SummaryFor Mary, that she grew up with Seton gives more meaning to why helping a student have a “eureka moment” brings one of the best feelings in the world.
With four brothers and five sisters, I come from a large family. My parents are originally from New Jersey, but we moved south to the Atlanta suburbs when I was a small child. As the surname “Connolly” may suggest, my father’s side of the family is very Irish. I am also Irish on my mother’s side, in addition to Swiss, German, Ukrainian, and Finnish. I enjoy learning about my ancestors and have even started learning the Irish language.
Now, I live in the beautiful Shenandoah Valley with my older sister while the rest of my immediate family is still in Georgia. Although there are about 500 miles between us, I love spending time with my family whenever possible.
Seton has played a vital role in my education. My mom started using Seton’s curriculum before I was born. I was a Seton student from Kindergarten through 12th grade.
Before graduating from Christendom College, I worked in Seton’s Guidance & Records department. I became a high school English counselor a year ago. Despite years of experience with Seton’s curriculum as a student and a teacher for my younger siblings, I still find myself learning new things to help families every day. I now and again like to spread positivity throughout the office via bubbles.
The Best Things
One of the things I enjoy about working at Seton is helping our students. Seeing substantial improvement from a rough draft to the final draft is one of the best things about being involved in education.
Our English curriculum is challenging, and students often email or call us asking for guidance. Hearing the change of tone when a student has had a “eureka moment” brings one of the best feelings in the world.
My advice to students and their families is twofold. First, to take advantage of homeschooling’s flexibility. Second, it’s not necessary to homeschool as closely to traditional schooling as possible.
A Wonderful Opportunity
Homeschooling is a wonderful opportunity for parents to teach their children how to balance responsibilities with inevitable, unpredictable life events. If it works best for your family to start the school year in February and take off three weeks here and there through the year, do it! One of the beauties of homeschooling is that you can do things at your own pace.
That homeschooling benefit leads to the second point: being a little behind is okay. There is no “one-size-fits-all” for education; not everyone learns all of their subjects at the same pace.
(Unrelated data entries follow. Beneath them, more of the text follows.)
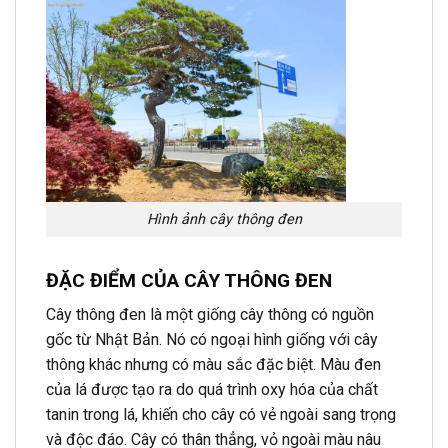
Hình ảnh cây thông đen
ĐẶC ĐIỂM CỦA CÂY THÔNG ĐEN
Cây thông đen là một giống cây thông có nguồn
gốc từ Nhật Bản. Nó có ngoại hình giống với cây
thông khác nhưng có màu sắc đặc biệt. Màu đen
của lá được tạo ra do quá trình oxy hóa của chất
tanin trong lá, khiến cho cây có vẻ ngoài sang trọng
và độc đáo. Cây có thân thẳng, vỏ ngoài màu nâu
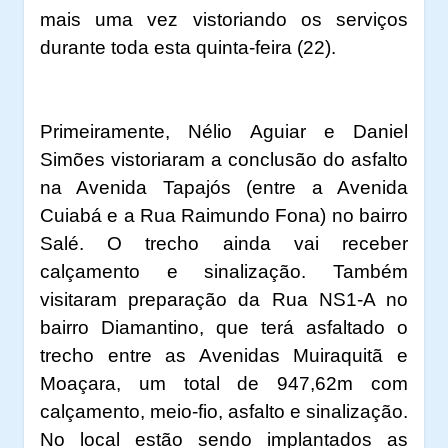
mais uma vez vistoriando os serviços
durante toda esta quinta-feira (22).
Primeiramente, Nélio Aguiar e Daniel
Simões vistoriaram a conclusão do asfalto
na Avenida Tapajós (entre a Avenida
Cuiabá e a Rua Raimundo Fona) no bairro
Salé. O trecho ainda vai receber
calçamento e sinalização. Também
visitaram preparação da Rua NS1-A no
bairro Diamantino, que terá asfaltado o
trecho entre as Avenidas Muiraquitã e
Moaçara, um total de 947,62m com
calçamento, meio-fio, asfalto e sinalização.
No local estão sendo implantados as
I sheepishly admit I was one of those students who was behind. I graduated high school a year after most people my age did, but since then, I have suffered no disadvantage. I got accepted to the college of my choice and graduated with honors.
After years of worrying, I discovered that it did not matter. I did not have to worry about these things, nor do you. As long as you trust God and try your best, He will take care of you, and it will be okay.